O paradoxo é este: é na abertura a tudo, ao Infinito, que o ser humano toma consciência de si como único, na intimidade mais íntima. Nisto, nos distinguimos dos outros seres, ascendendo. Uma pedra, por exemplo, tem relação com o que a rodeia, mas numa ligação pétrea, exterior. A árvore já lança raízes e a sua relação com o que a rodeia já é viva, a árvore tem a vida chamada vegetativa. Um cão rafeiro passeia-se por muitos lados e, portanto, o nexo de ligações é muito mais amplo, já tendo consciência de si, não consciência de que é consciente, evidentemente, mas alguma consciência, que o faz distinguir-se dos outros. O ser humano, esse, está em relação com tudo: com o que está perto e com o que está longe, com o real, mas também com o imaginário, com o possível e o impossível, com o que há e com o que não há, com o hipotético, está em ligação com todos o seres, com o Ser, com os mais próximos, com todos os que o precederam, na história do universo, e, recuando, atravessa o quando não havia vida e depois se passou ao vivo, e depois, na evolução constante, se avançou para o erectus e para o sapiens e o sapiens sapiens e vai até ao Big Bang e, aí chegado, ainda pergunta porque é que há algo e não nada, pergunta pelo Fundamento último e pelo Sentido último de tudo. É nesta abertura que, paradoxalmente, o ser humano vem a si, reflectindo sobre si mesmo como um eu único, consciente de que é consciente, numa unicidade indizível, até para si próprio. Cada um e cada uma podem e devem dizer a si mesmos, para bem e para mal: “Nunca houve nem haverá na História alguém como eu.” Este é o enigma e o mistério do ser humano, de tal modo que somos uma questão imensa, irresolúvel, para nós próprios, já que não é possível conhecermo-nos completamente a nós mesmos, porque não conseguimos objectivar-nos totalmente. Somos uma subjectividade que não é completamente acessível a si própria: não podemos ir à janela ver-nos a passar na rua... Quer dizer, por mais que objectivemos de nós, para nos conhecermos, nunca nos objectivamos plenamente, pois somos uma subjectividade que se retrai a uma total objectivação.

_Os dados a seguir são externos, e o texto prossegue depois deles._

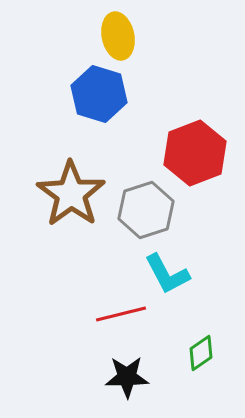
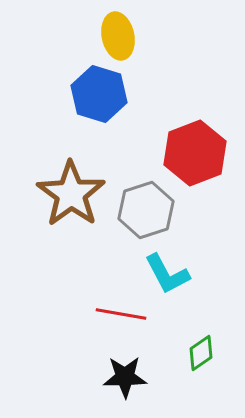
red line: rotated 24 degrees clockwise
black star: moved 2 px left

Não há dúvida. Somos constitutivamente relação. Não somos primeiro nós, que, num segundo momento, entramos em relação. Somos sempre em relação, de tal modo que ser e ser em relação se identificam. Relação com os outros, relação com a natureza, relação com a Transcendência, com Deus. É assim que, em tensão, vimos a nós como centros pessoais, cada um, cada uma em autoposse e liberdade, liberdades que se reconhecem mutuamente com igual dignidade.
P. S. Quando se trava um combate por vezes heróico contra a pandemia, querer voltar ao Parlamento com a eutanásia é, no mínimo, uma falta de pudor.